PROBLEM TO WORK ON - In the material below, find the line containing "websites or apps" and the line containing "We use information to", then reproduce exactly both of them and every line between, and nothing else.

MATERIAL FOR THIS TASK -
- - - -

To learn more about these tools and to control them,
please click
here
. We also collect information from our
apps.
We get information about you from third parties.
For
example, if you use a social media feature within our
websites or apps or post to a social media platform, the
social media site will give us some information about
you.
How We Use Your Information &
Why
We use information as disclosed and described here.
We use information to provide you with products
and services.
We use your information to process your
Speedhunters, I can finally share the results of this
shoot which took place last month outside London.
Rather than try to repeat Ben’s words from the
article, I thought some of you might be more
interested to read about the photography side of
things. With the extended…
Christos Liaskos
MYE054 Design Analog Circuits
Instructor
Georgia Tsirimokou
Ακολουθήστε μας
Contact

- - - -

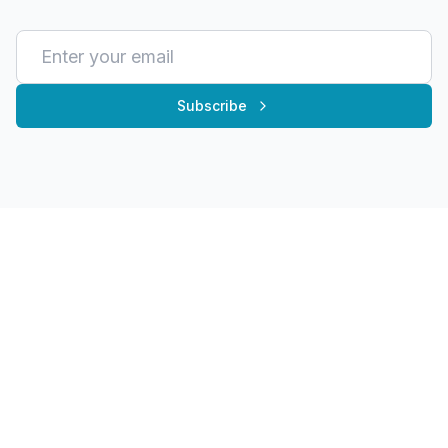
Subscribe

- - - -

TASK RESULT -
websites or apps or post to a social media platform, the
social media site will give us some information about
you.
How We Use Your Information &
Why
We use information as disclosed and described here.
We use information to provide you with products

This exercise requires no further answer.